This repository contains scripts that you can use at different stages to attempt to find more clock-like genes. Generally, you would use these for dating analyses with another package.
The results you get from these analyses are just suggestions and tools to help explore your dataset. You should be sure to examine the results carefully and not use them blindly.
You will minimally need python
to run the scripts. Other than python
, you will probably want two packages from phyx
(see installation below) in order to run all parts of SortaData.
The expected input is a set of genes that have been aligned and for which there are gene trees. Generally, we would expect these to be rooted as well. The input filetype would be fasta. If you need help converting these files, you can use phyx
or put a feature request and we can add scripts to convert files.
With the input of a directory of gene alignments and corresponding gene trees, the steps of these analyses include
- Get the tip-to-root variation with the
get_var_length.py
- Get the bipartition support with
get_bp_genetrees.py
- Combine the results from these two runs with
combine_results.py
- Sort and get the list of the good genes with
get_good_genes.py
. You can give the order that you prefer the sorting so--order 3,1,2
would mean that you want the bipartition sorted first (3=bipartition), then root-to-tip variance (1=root-to-tip variance), and then tree length (2=treelength).
These steps are separated out with the intention that you can examine the results of each step. In each case you can type python NAMEOFSCRIPT.py -h
to get what each argument is. The example below should also help.
To install and use SortaDate you will need python (it is probably already on your computer if you have a Mac or Linux machine) and you will need two programs from the phyx
set of programs (found https://github.com/FePhyFoFum/phyx). While phyx
has many different programs, we will only need 3 and to install these, you will not need any other software other than a compiler. Because you can install only part of the phyx
package, instructions for this will be placed here. If you would like to install all of the programs, consult the phyx
website.
The two bits that you will need from phyx
are pxlstr
, pxrmt
and pxbp
. To install this in Mac or Linux
- Go to https://github.com/FePhyFoFum/phyx then click the “Clone or download” and download the zip. Unzip the resulting file.
- Open the Terminal and change directory to the
src
directory (if you downloaded and unzipped the phyx-master.zip in your Downloads directory, on Mac you will probably run the commandcd Downloads/phyx-master/src
) - Run
./configure
. You will get a couple errors, probably, but you can ignore. This would be important only if you needed all of the programs inphyx
. - Run
make pxlstr
, thenmake pxrmt
and thenmake pxbp
. Then copy the programs into your PATH (so probablysudo cp pxlstr pxrmt pxbp /usr/local/bin/
. You will have to type your password.
This is trivial. Because the package is a python package, all you will need is to download the scripts here, and just run them directory from wherever you download them. You can see how to use the commands in the example below. You can grab the repository by clicking the “Clone or download” and download the zip. Unzip the resulting file and within you will find all the files.

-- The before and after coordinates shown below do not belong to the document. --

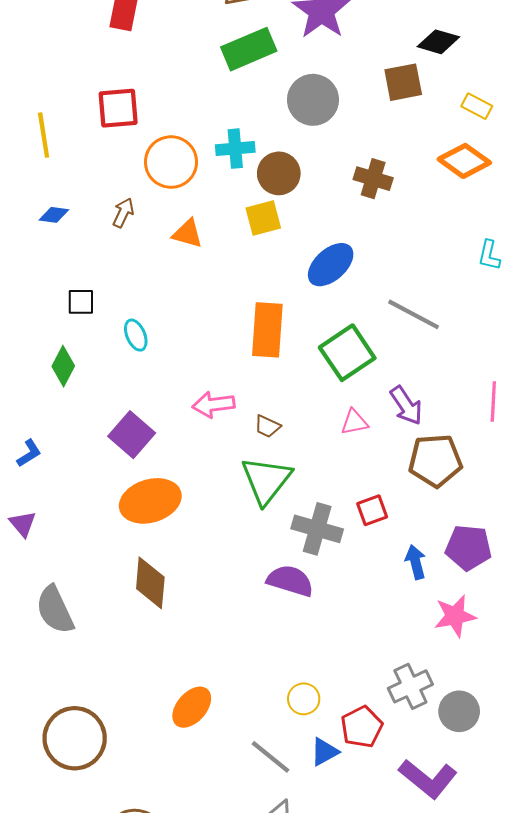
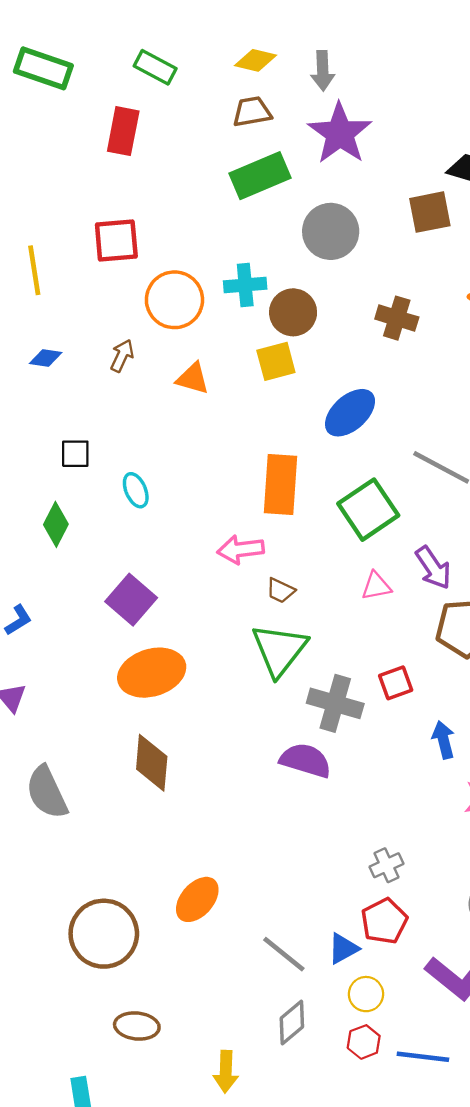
pink arrow: (213, 405) -> (241, 549), moved
gray cross: (410, 686) -> (387, 865), moved, size x0.7
yellow circle: (304, 699) -> (366, 994), moved
brown circle: (75, 738) -> (104, 934), moved

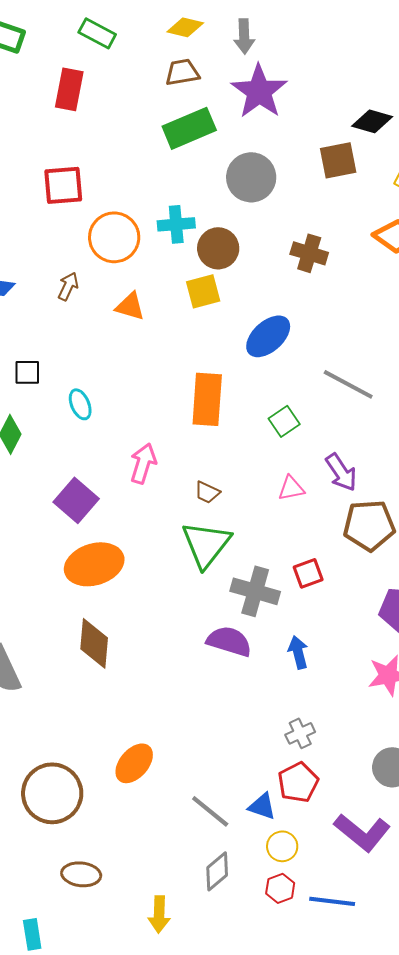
green square: (368, 510) -> (284, 421), size x0.6
pink arrow: (241, 549) -> (143, 463), moved, turned 114
blue arrow: (444, 740) -> (298, 652), moved
blue triangle: (343, 948) -> (262, 806), turned 48

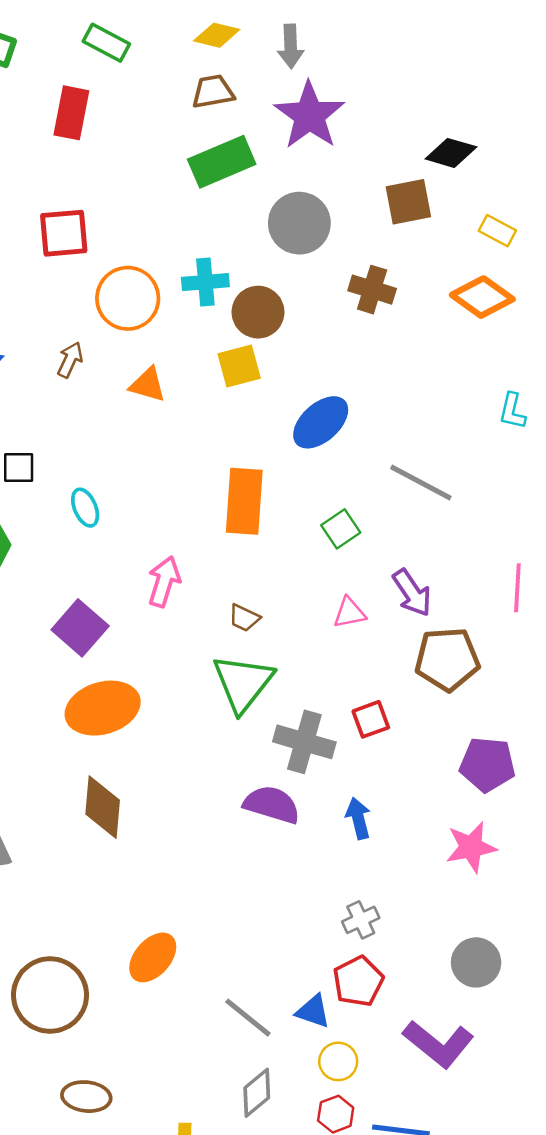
brown cross: (309, 253) -> (372, 290), moved

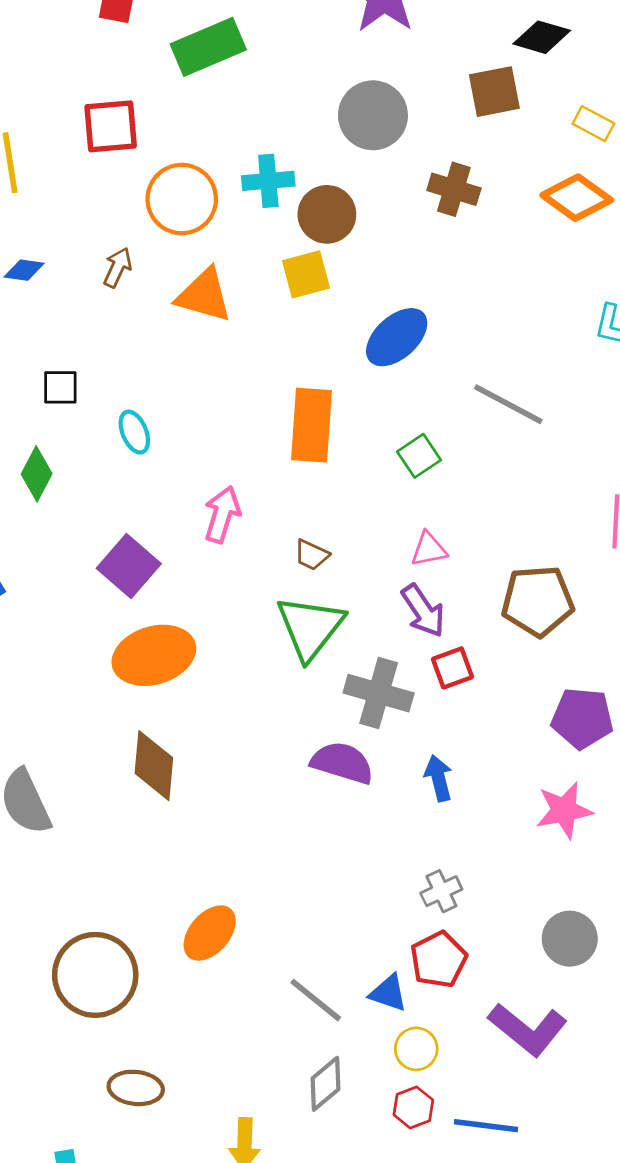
green rectangle: (222, 162) -> (208, 47), moved
orange triangle: (148, 385) -> (204, 295), size x1.4
purple arrow: (412, 593) -> (423, 611), moved

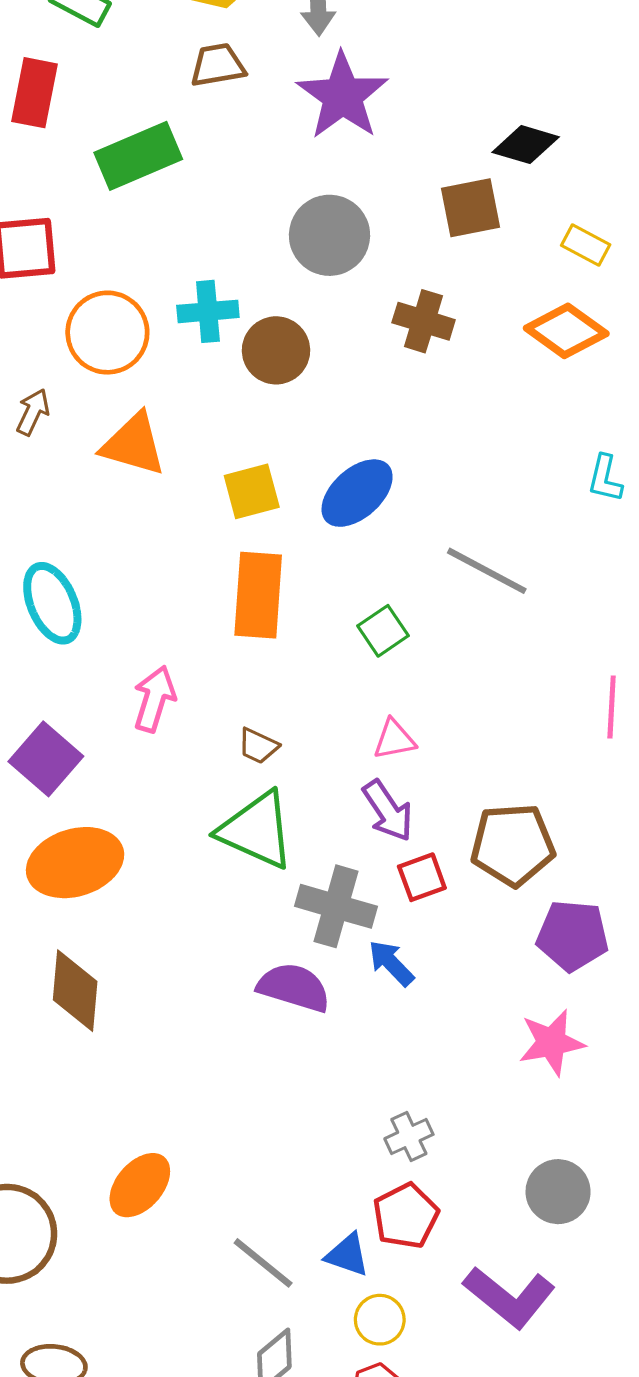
yellow square: (306, 274) -> (252, 491), moved
cyan ellipse: (134, 432) -> (52, 603), size x1.6
brown pentagon: (538, 601) -> (513, 845), moved
green triangle: (310, 627) -> (257, 830), turned -44
blue arrow: (439, 778) -> (391, 963), moved, turned -30

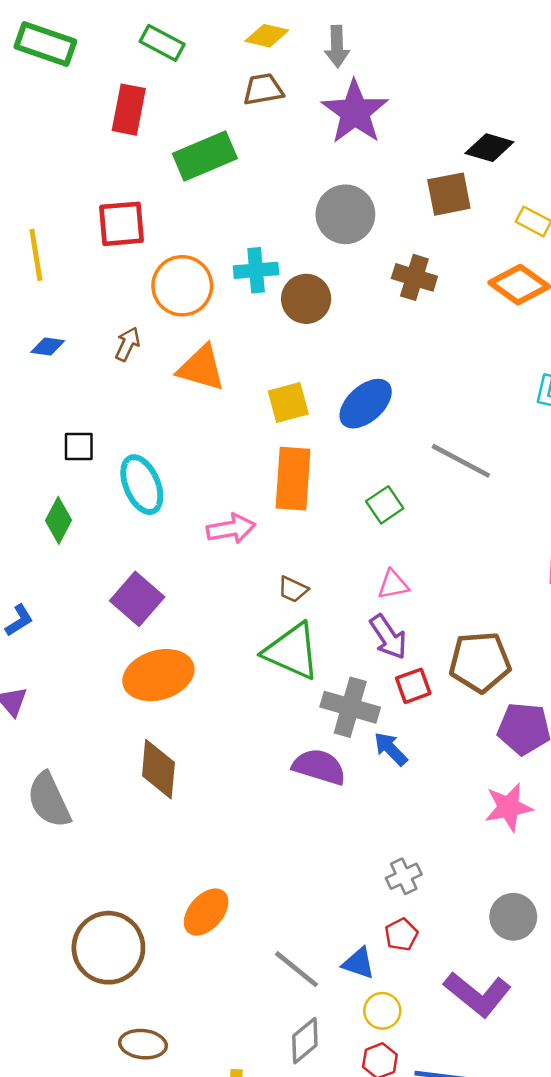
pink arrow: (154, 699) -> (231, 529), moved, turned 63
red pentagon: (406, 1216) -> (401, 935), size x0.7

There is an example dataset included in the repository. This is a partial dataset from the Jarvis et al. (2014) genomic bird paper. Once you have downloaded or cloned the repository, you can run these analyses:
- Get the root-to-tip variance with
python src/get_var_length.py examples/genes_trees/ --flend .tre.rr --outf examples/var --outg Struthio_camelus,Tinamou_guttatus
- Get the bipartition support with
python src/get_bp_genetrees.py examples/genes_trees/ examples/Chrono_Tent_Bird_study.new --flend .tre.rr --outf examples/bp
- Combine the results from these two runs with
python src/combine_results.py examples/var examples/bp --outf examples/comb
- Sort and get the list of the good genes with
python src/get_good_genes.py examples/comb --max 3 --order 3,1,2 --outf examples/gg
If you need trees to be rooted, you can perform this in many different ways. One way that you can root these trees is with the phyx
program pxrr
(found https://github.com/FePhyFoFum/phyx). Since Sorta date requires 3 other phyx packages, installing the 4th should be relatively trivial by running make pxrr
in the source directory of phyx when the other programs were made. To then move this to the path you can run sudo cp pxrr /usr/local/bin/
.
If you would like to conduct likelihood ratio tests for the clock for each of the gene trees, you may do this with paup
and you can find that here http://phylosolutions.com/paup-test/. There are scripts included in SortaDate
to conduct these analyses that will add the necessary paup block to the file.
The scripts and procedures discussed here are presented in Smith et al. 2018 So many genes, so little time: A practical approach to divergence-time estimation in the genomic era. Plos One.